Requirements
Functional Requirements:
- User is able to enter a long url and receive a shortened url.
- User is able to redirect to original url using the shortened url.
- User has options to set expiration as well as use custom alias for their short url.
Scale estimate - 1B short url created and 100M DAU
Non-Functional Requirements:
- Highly available - No redirect should fail
- Highly scalable - System should be able to handle 1B url creation and 100M DAU
- High read throughput - system is read heavy so read throughput should be high
- URL uniqueness - One long url should only map to one short url
API Design
// Create short url
- Post /urls
Request - {
longUrl,
expiration?,
alias?
}
Response - {
shortUrl
}
// Redirect to long url using short url
- Get /{short_url}
Response - HTTP 302 redirection to long url
High-Level Design
When the system receives request to create short url, it first hits API gateway, api gateway implements rate limitation to prevent attacks and keep system usage fair. The request is then routed to Load balancer which routes request to the write server and writer server is where we would have logic to generate short urls and ensure its uniqueness, we will use a global counter with base62 encoding for that, to be discussed in detailed in deep dive section. It would then save the long url, short url and expirationg and any alias used to the database.
Subsequently, when a read request comes in, it follows the same path to Load balancer, which then is recieved by the read server. Read server first checks cache if cache hit then ti will return response to redirect user to long url, if cache miss then it goes to DB to fetch the data. We will use Redis and LRU cache for low latecny and higher read throghput.
Detailed Component Design
We will first talk about URL uniqueness first as this is the most critical part of the system.
- To ensure that the urls are short and always unique so there no conflict in the system we will use Global counter with Base64 encoding. A global counter will increment each time the system recieves a request to create short url, that will be then used to geneate base62 encoded short url. We need to ensure our system can create 1B unique short urls. If we keep 6 characters url, then with base64 we can have nearly 56B unique urls which is more than our requirement. Also, this counter will be stored in redis as Redis can work seamlessly in distributed servers.
Second we need to ensure is high read throghput, our sytem is read heavy so our system should be handle it efficiently
- For high read throughput, we use multi cache layer.

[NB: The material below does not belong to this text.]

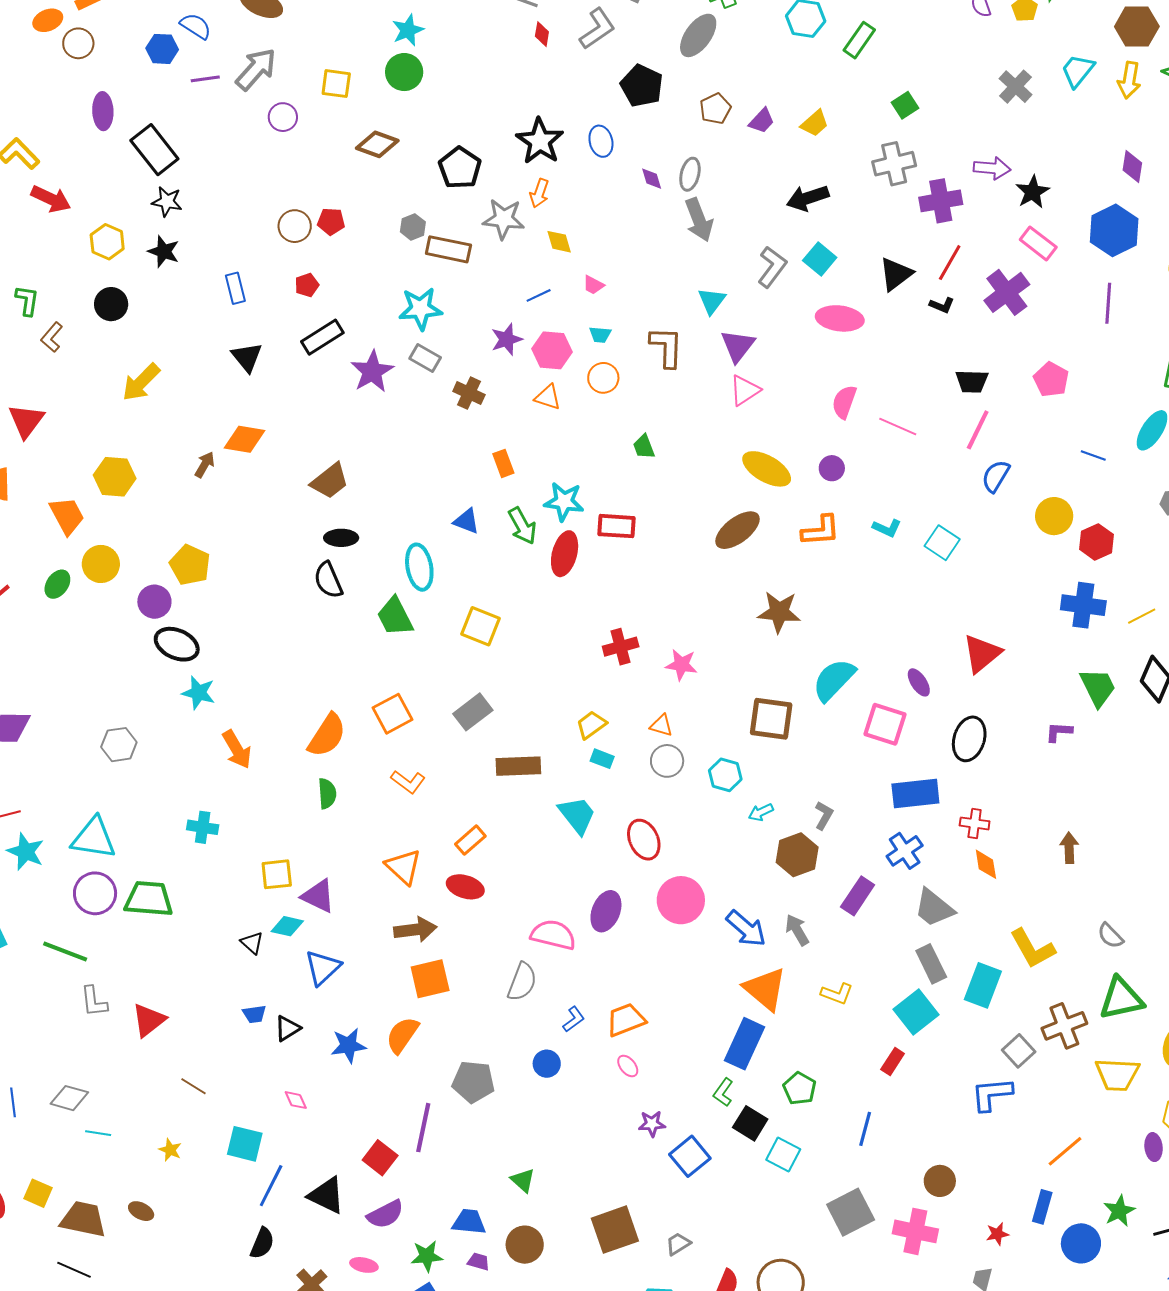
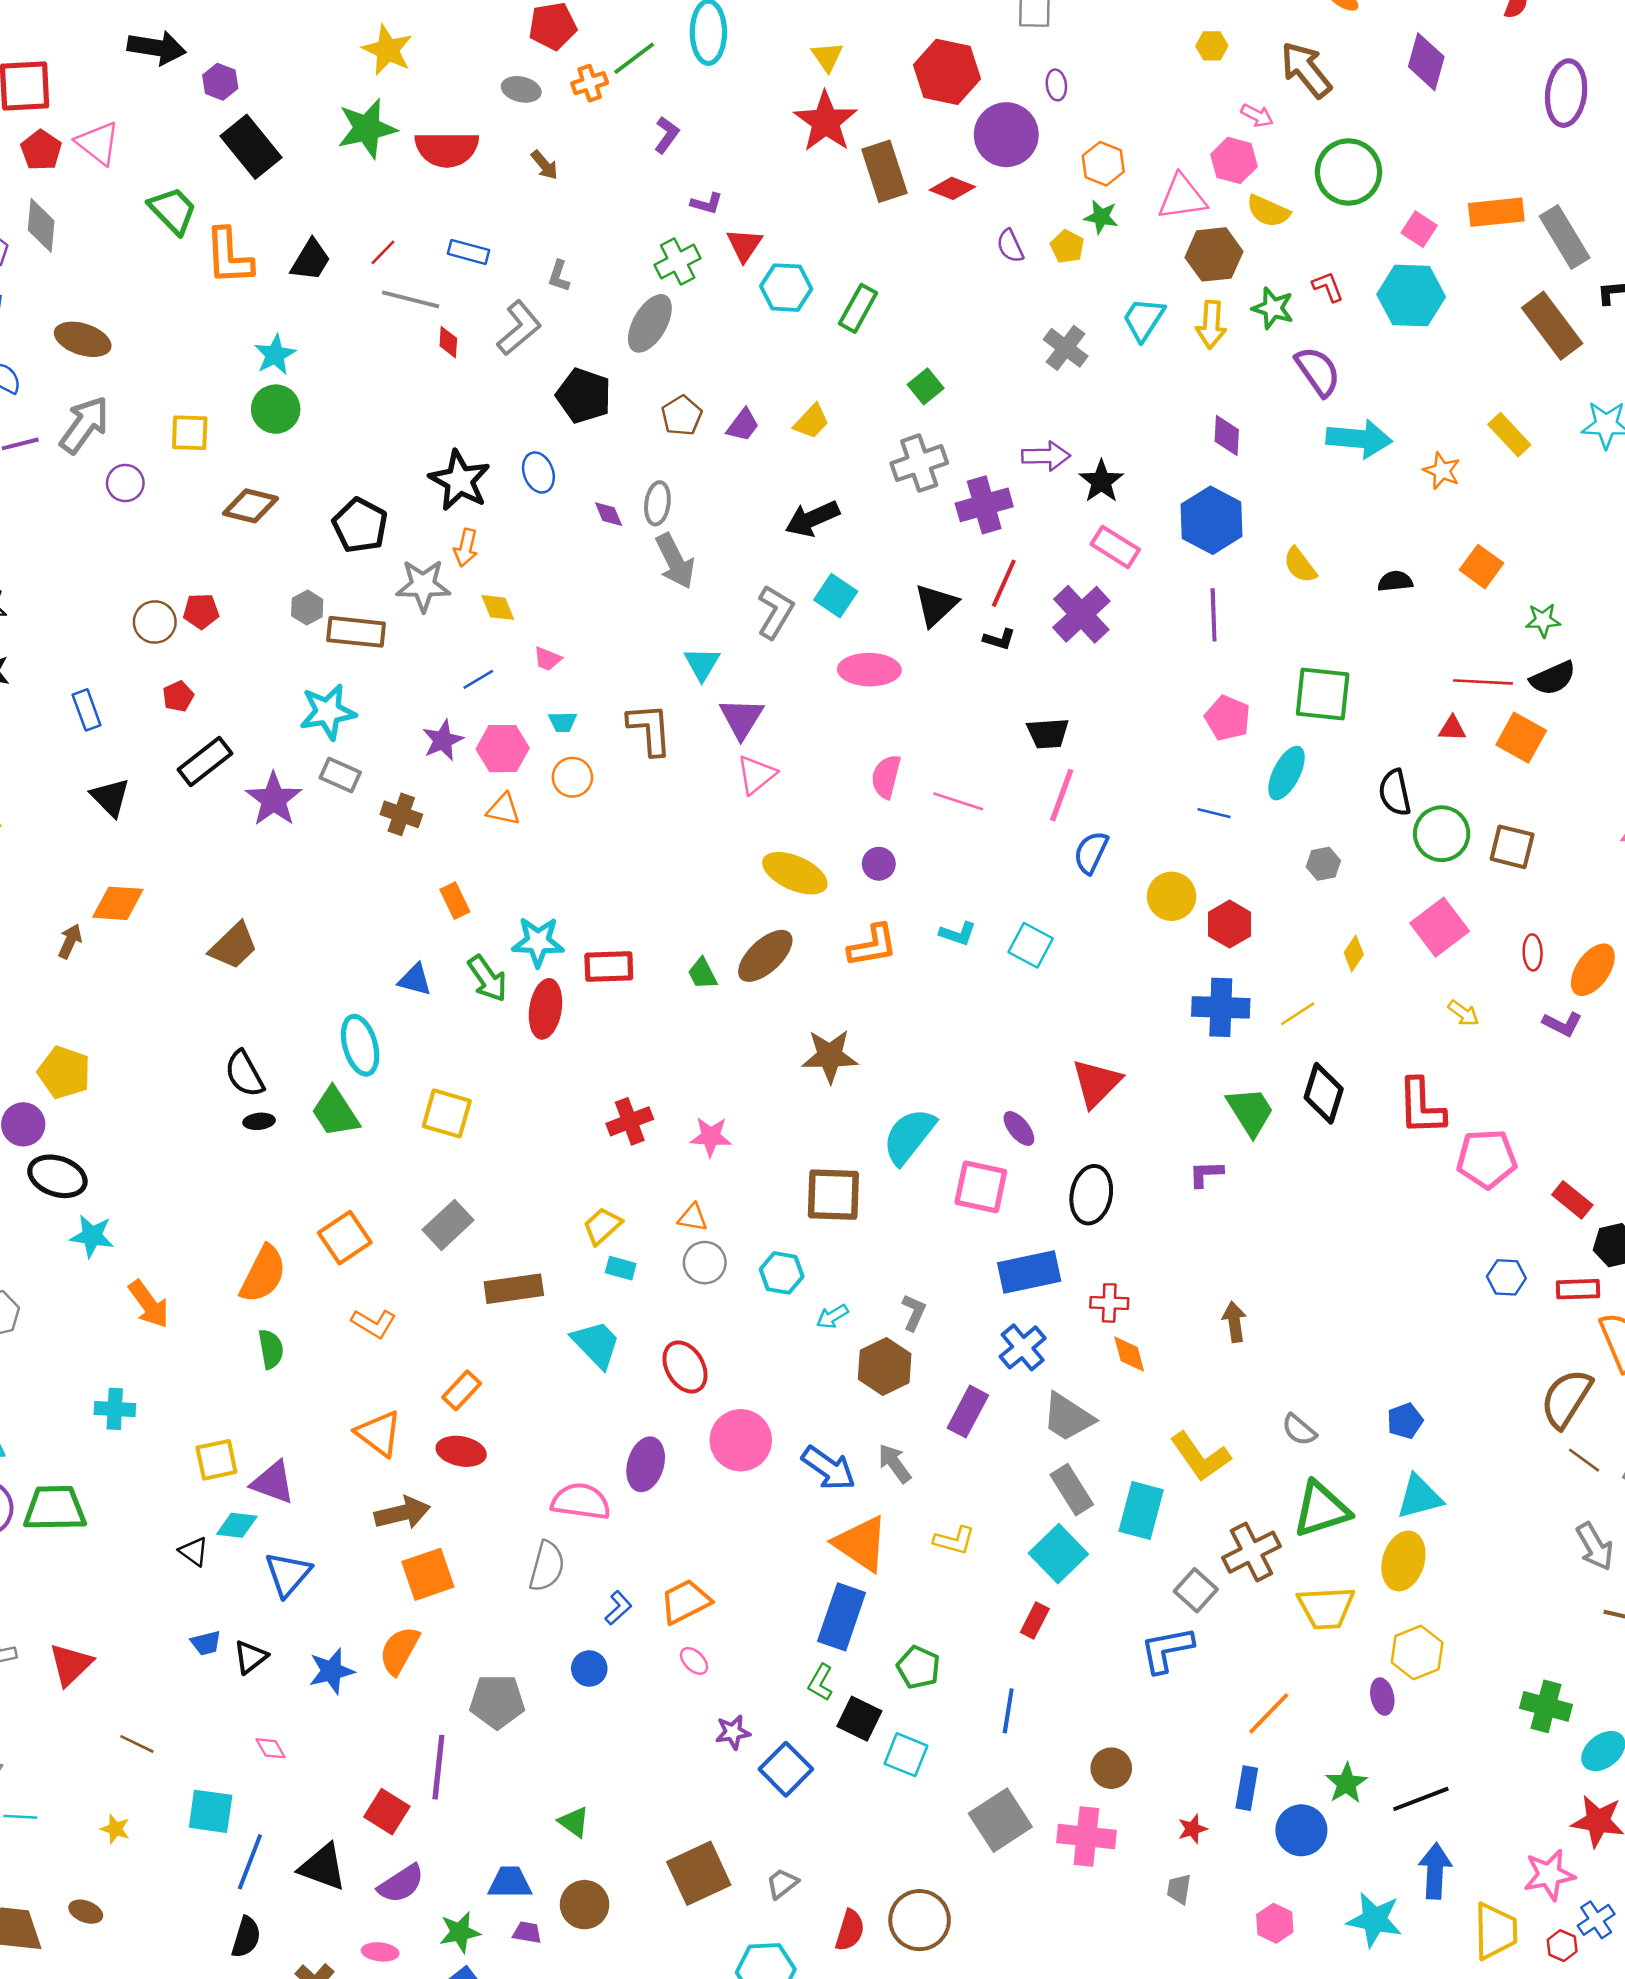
pink pentagon: (1051, 380) -> (1228, 718), moved
green trapezoid: (644, 447) -> (702, 974), moved
black ellipse: (341, 538) -> (259, 1121), moved, size x0.7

- First of which is CDN servers/edge closer to user location, So when a request hits the system, it goes to CDN first where if the short url is already cached the resposne will be returned back.
- Second layer of cache is Redis. When the read server recieved the request, it will try redis first, if theres cache hit the response is returned if not then DB is invoked. We will use LRU cache so all hot data is always fetched from redis maintaining low latency for reads.
- This multi layer caching ensures DB is invoked significantly lesser for hot data.
- We will also use horizontal scaling on read service for better throughput, We will add more read servers and our load balancer will route requests to these servers efficiently. As our scale is massive we can efficiently use Random picking for load balancer to route requests to server.